Monday, December 01, 2008

Ozpetek at MoMA: A Perfect Day

Films told in flashback necessarily lose an element of suspense. In Ferzan Ozpetek’s A Perfect Day, when shots fired bring the police to the apartment of one of their own, we know something terrible has happened inside—the only question is the extent of the horror that transpired. Perfect (Italian trailer here) makes its American debut this Friday at the MoMA as part of a retrospective series focusing on the Turkish born Italian filmmaker.

Ozpetek’s films frequently involve unexpected tragedy and the consolation of humane compassion. However, in Perfect, the former greatly overwhelms the latter. When the world-weary Emma dubs her day “perfect,” she speaks with conscious irony. She has already been fired from her dead-end job and endured a harrowing encounter with Antonio, her police officer ex-husband, but she still does not know the half of what she will suffer by the end of the day.

In general, there is not a lot of joy to go around for Ozpetek’s large cast of characters. The unstable Antonio is repulsed by his continuing obsession with Emma, whom he derides as an aging bimbo, and wracked with guilt for neglecting his family. He is assigned to the protection detail of Elio Fioravanti, a crooked politician who stands to lose his immunity if defeated in an upcoming election, which seems increasingly likely. His trophy wife Maja still harbors affection for Fioravanti’s grown prodigal son, but has opted for what she assumed would be the security offered by his father. Only Emma and Angelo’s cruelly bespectacled little boy and Maja and Fioravanti’s popular young daughter display anything approaching healthy, unconditional love.
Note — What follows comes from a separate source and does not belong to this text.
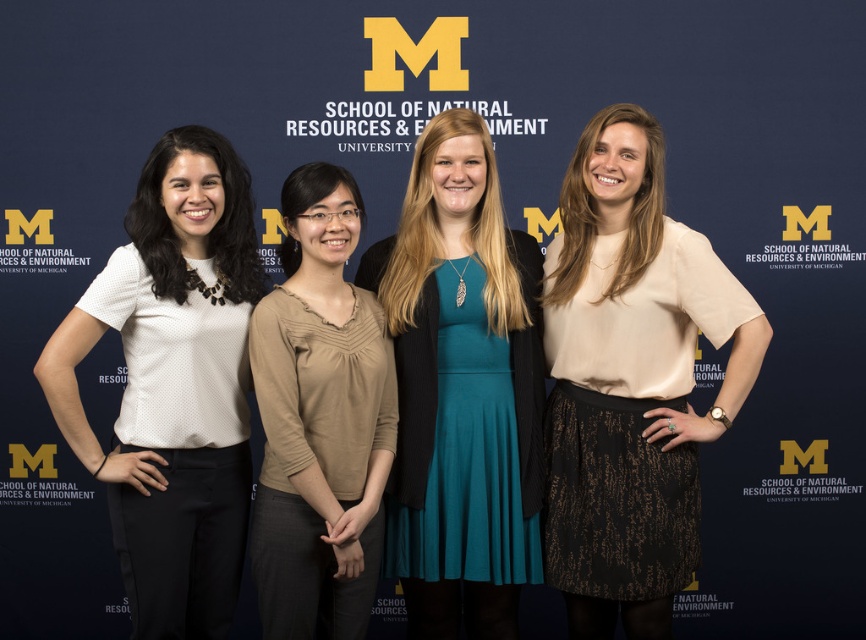 Looking at the two blouses, the matte beige blouse at center and the white dotted blouse at left, which one is positioned higher on the person wearing it?

The matte beige blouse at center is positioned higher than the white dotted blouse at left.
Despite the film’s constant undercurrent of dread and menace, Oztepek directs with admirable sensitivity, while still maintaining his trademark visual flair. He inspires fearless performances from Valerio Mastandrea as Angelo and Isabella Ferrari as Emma, a role which won her best actress honors at the Venice Film Festival. Yet throughout the film, the only source of suspense is just how bad things will get. And what happens is awful—probably exactly what you already suspect.

Ozpetek does not play games with the narrative, employing a conventional flashback as his framing device. As a result, Perfect is emotionally direct and completely accessible. However, its unrelenting pessimism and mounting sense of inevitable tragedy will probably limit the film’s appeal. Beautifully filmed by Ozpetek and cinematographer Fabio Zamarian, with a soundtrack by Andrea Guerra that gives an almost operatic feeling to the on-screen drama, Perfect is a finely crafted film, but also uncompromisingly depressing. It is an easy film to respect, but a hard film to love.

The Ozpetek retrospective starts at MoMA on Thursday the 4th, with His Secret Life. Perfect then plays on Friday the 5th and Saturday the 13th, with the director and Ferrari in attendance for the first screening.